The Austin-based firm intends to use new funds to support innovative startups in Texas and other emerging technology hubs.

Next Coast Ventures, an Austin-based venture capital firm that’s an investor in Power Buyer UpEquity, has raised $310 million in new capital that it says will support innovative startups in Texas and other emerging technology hubs.

The new capital — which comes from existing investors in Next Coast’s first two funds, and new investors including university endowments, pension funds and family offices — will be distributed across three funds:

  • Next Coast Ventures III, which raised $195 million to invest in and support early-stage tech businesses and entrepreneurs.
  • NCV Select I, a $50 million opportunity fund to provide continued support to companies from Funds I, II and III.
  • Next Coast ETA, a $65 million fund for entrepreneurs to acquire, manage and eventually exit small- and medium-sized businesses.

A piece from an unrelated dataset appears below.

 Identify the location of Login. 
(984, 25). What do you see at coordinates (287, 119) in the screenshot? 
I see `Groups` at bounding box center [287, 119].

The new funds bring the total assets under management at the six-year-old venture capital firm to more than $520 million, the company said.

Mike Smerklo

“Reaching half a billion dollars in assets under management is a real milestone for us, and we owe a debt of gratitude to the amazing entrepreneurs whose success enabled us to get here,” Next Coast co-founder and Managing Director Mike Smerklo said in a statement. “These new funds will support entrepreneurs along different paths, whether building businesses from scratch or through the entrepreneurship-through-acquisition or ‘search fund’ model.”

Next Coast cited “multiple exits” from its first two funds — including AlertMedia, Tenfold, Chargeback, Navegate, Clarity Money, OnRamp and Dosh — as validation of the firm’s investment approach.

In addition to UpEquity, a tech-enabled mortgage platform that closed a $50 million Series B funding round in October, companies in Next Coast’s current portfolio include ICON Technology, an Austin-based builder of 3D-printed homes that raised an additional $185 million in February. In 2018, ICON staked a claim to be the first company in America to secure a building permit for and build a 3D printed home.